In committee of the whole, Ms Abigail Boyd (The Greens) moved one amendment, which was negatived on division (17 ayes, 21 noes). The third reading was then agreed to on the voices, and the bill was sent on to the Governor for assent.
CHILDREN AND YOUNG PERSONS (CARE AND PROTECTION) AMENDMENT (FAMILY IS CULTURE) BILL 2022
The Children and Young Persons (Care and Protection) Amendment (Family is Culture) Bill 2022 was introduced and passed in the Council back in October, before making its way to the Legislative Assembly for the first time. The bill amends the Children and Young Persons (Care and Protection) Act 1998 to implement several recommendations from the 2019 report Family is Culture: Independent Review of Aboriginal and Torres Strait Islander Children and Young People in Out-of-Home Care in New South Wales.

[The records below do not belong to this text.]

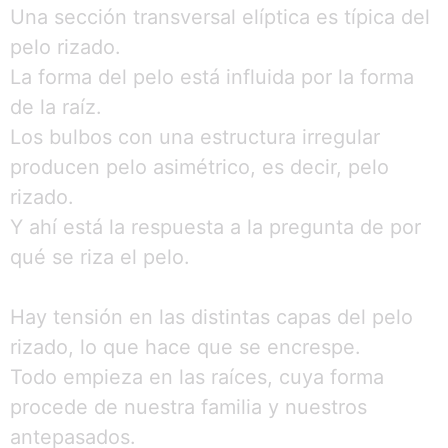
Una sección transversal elíptica es típica del
pelo rizado.
La forma del pelo está influida por la forma
de la raíz.
Los bulbos con una estructura irregular
producen pelo asimétrico, es decir, pelo
rizado.
Y ahí está la respuesta a la pregunta de por
qué se riza el pelo.
Hay tensión en las distintas capas del pelo
rizado, lo que hace que se encrespe.
Todo empieza en las raíces, cuya forma
procede de nuestra familia y nuestros
antepasados.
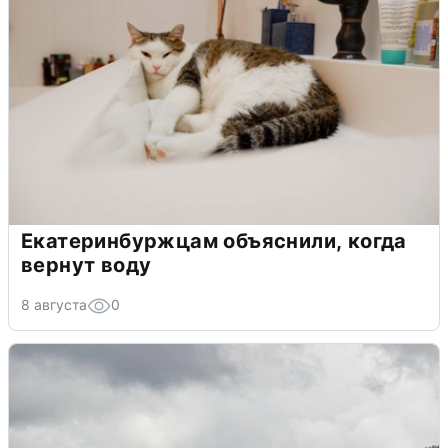
Екатеринбуржцам объяснили, когда
вернут воду
8 августа
0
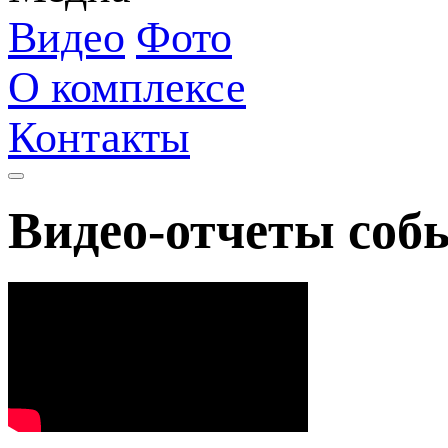
Видео
Фото
О комплексе
Контакты
Видео-отчеты соб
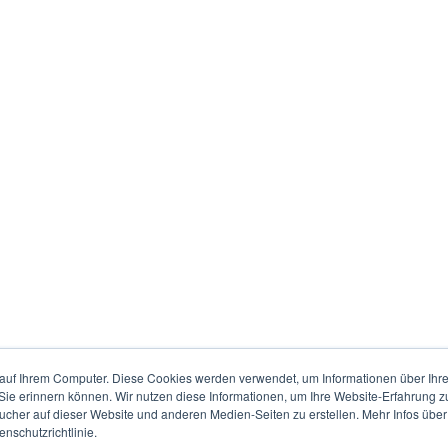
auf Ihrem Computer. Diese Cookies werden verwendet, um Informationen über Ihre 
 Sie erinnern können. Wir nutzen diese Informationen, um Ihre Website-Erfahrung 
her auf dieser Website und anderen Medien-Seiten zu erstellen. Mehr Infos über
nschutzrichtlinie.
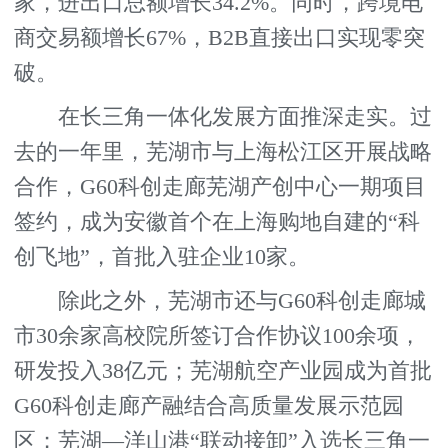
家，进出口总额增长34.2%。同时，跨境电
商交易额增长67%，B2B直接出口实现零突
破。
在长三角一体化发展方面推深走实。过
去的一年里，芜湖市与上海松江区开展战略
合作，G60科创走廊芜湖产创中心一期项目
签约，成为安徽首个在上海购地自建的“科
创飞地”，首批入驻企业10家。
除此之外，芜湖市还与G60科创走廊城
市30余家高校院所签订合作协议100余项，
研发投入38亿元；芜湖航空产业园成为首批
G60科创走廊产融结合高质量发展示范园
区；芜湖—洋山港“联动接卸”入选长三角一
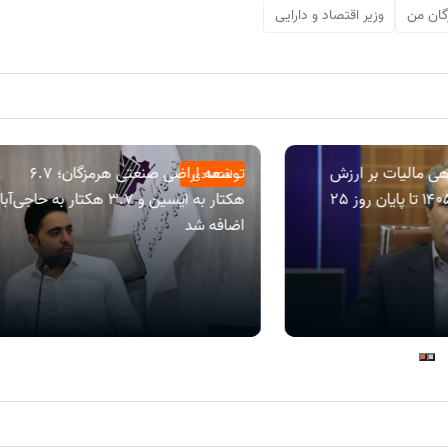
گان من
وزیر اقتصاد و دارایی
ی مالیات بر ارزش
توسعه اراضی صنعتی هرمزگان؛ ۶.۷
اقتصادی
افزوده دوره بهار ۱۴۰۵ تا پایان روز 25
هکتار به ایسین و ۳.۷ هکتار به حاجی‌آب
اضافه شد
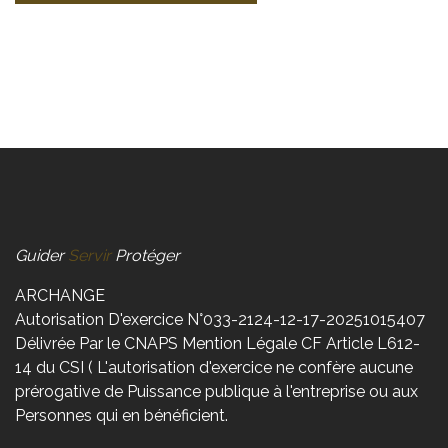
Guider
Servir
Protéger
ARCHANGE
Autorisation D'exercice N°033-2124-12-17-20251015407
Délivrée Par le CNAPS Mention Légale CF Article L612-
14 du CSI ( L'autorisation d'exercice ne confère aucune
prérogative de Puissance publique à l'entreprise ou aux
Personnes qui en bénéficient.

On Thursday, the House resolved into committee of the whole to consider two amendments made to the bill during its passage through the Assembly. These amendments were agreed to on the voices. A message advising of this outcome was then forwarded to the other House, and the bill was sent on to the Governor for assent. You can find the full proceedings in committee of the whole in Hansard here.
PORT OF NEWCASTLE (EXTINGUISHMENT OF LIABILITY) BILL 2022
While the Port of Newcastle (Extinguishment of Liability) Bill 2022 was introduced in the Legislative Assembly as a private members’ bill, the Government took carriage of the bill in the Council. It was introduced by Parliamentary Secretary Sam Farraway on behalf of Minister Damien Tudehope.

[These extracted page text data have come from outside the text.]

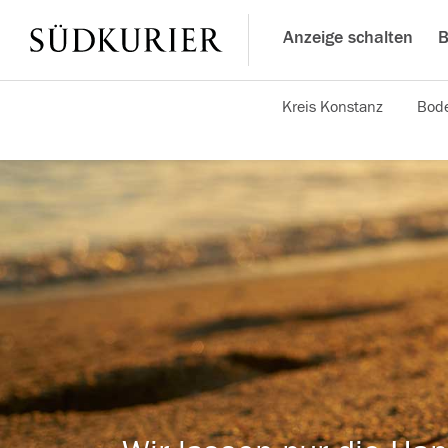
Anzeige schalten
B
Kreis Konstanz
Bode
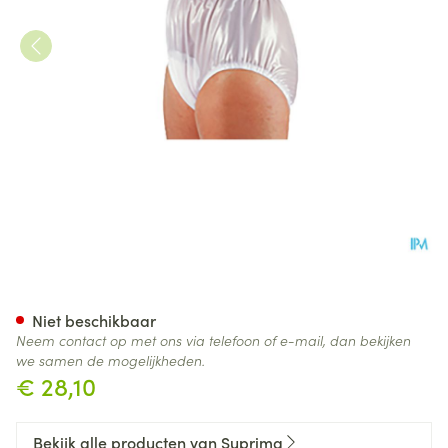
Suprima 1214 Slip Pvc Soepele
Niet beschikbaar
Neem contact op met ons via telefoon of e-mail, dan bekijken
we samen de mogelijkheden.
€ 28,10
Bekijk alle producten van Suprima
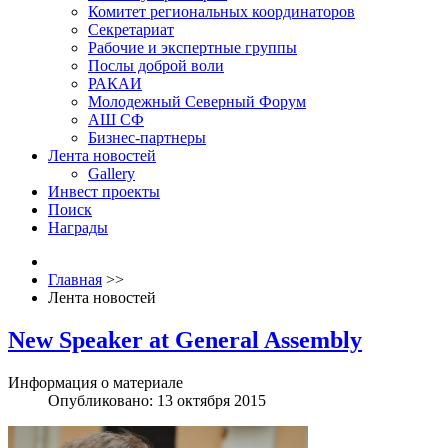
Комитет региональных координаторов
Секретариат
Рабочие и экспертные группы
Послы доброй воли
РАКАИ
Молодежный Северный Форум
АШ СФ
Бизнес-партнеры
Лента новостей
Gallery
Инвест проекты
Поиск
Награды
Главная
>>
Лента новостей
New Speaker at General Assembly
Информация о материале
Опубликовано: 13 октября 2015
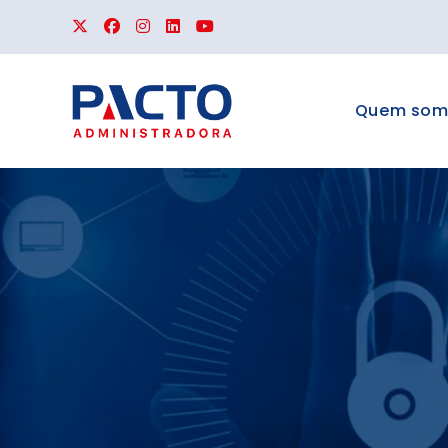
Quem som
APLIC
Para Síndicos
espaço, Ocorrê
Documentos e 
PACTO.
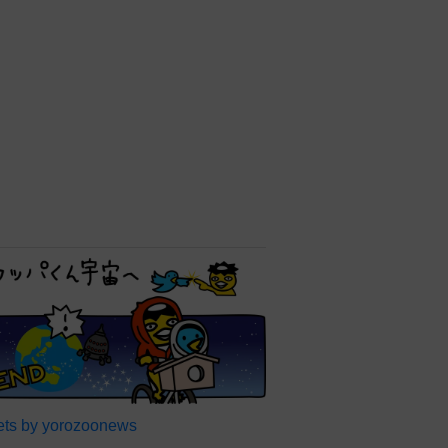
ts by yorozoonews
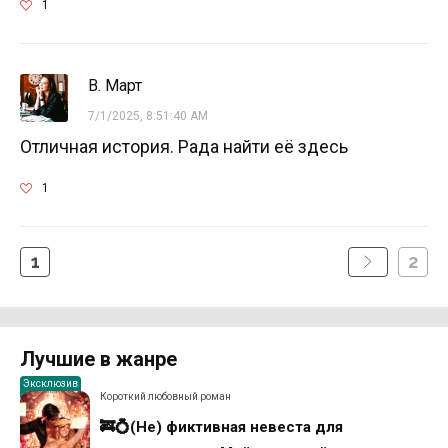
1
В. Март
7/1/2025, 8:51:40 AM
Отличная история. Рада найти её здесь
1
1
2
Лучшие в жанре
Эксклюзив
Короткий любовный роман
🚒💍(Не) фиктивная невеста для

The bill establishes a way for the operator of the Port of Newcastle to extinguish its liability to compensate Port Botany and Port Kembla if Port of Newcastle container traffic exceeds a pre-determined cap, which is equivalent to the wharfage fee these other port operators would receive if they handled the containers. This compensation scheme was introduced as part of a deed agreed to during negotiations with respect to the privatisation of Port Botany and Port Kembla in 2013.
After the second reading was agreed to on the voices, the House resolved into committee of the whole. In committee…
- The Hon Daniel Mookhey moved two amendments on behalf of the Opposition – one negatived on the voices and one negatived on division (14 ayes, 16 noes)
- Ms Abigail Boyd (The Greens) moved three amendments to the Opposition’s first amendment, which were negatived on the voices.
With no amendments made, the bill was then read a third time before being sent back to the Legislative Assembly, ready for assent by the Governor.
CRIMES LEGISLATION AMENDMENT (COERCIVE CONTROL) BILL 2022
The Crimes Legislation Amendment (Coercive Control) Bill 2022 was introduced in the Council by Minister Natalie Ward. The subject of a recent inquiry by the Council’s Social Issues Committee, the bill would create a standalone criminal offence of ‘coercive control’ under the Crimes Act 1900. Coercive control is a form of domestic abuse involving behaviours that intimidate, isolate and control. It can take many forms, from controlling finances to preventing a person from making or keeping connections with family, friends and culture. The bill would make it an offence to engage in repeated or continuous behaviour of this nature, and make related amendments to the Crimes (Domestic and Personal Violence) Act 2007, Crimes (Sentencing Procedure) Act 1999 and Criminal Procedure Act 1986 to, among other things, facilitate the prosecution of such offences.
Full details of the bill can be found in the Minister’s second reading speech, which appears in Hansard together with members’ contributions to the second reading debate. The debate was interrupted by the night’s hard adjournment at 10pm. With amendments from The Greens flagged during debate, look for more during the House’s next sitting week.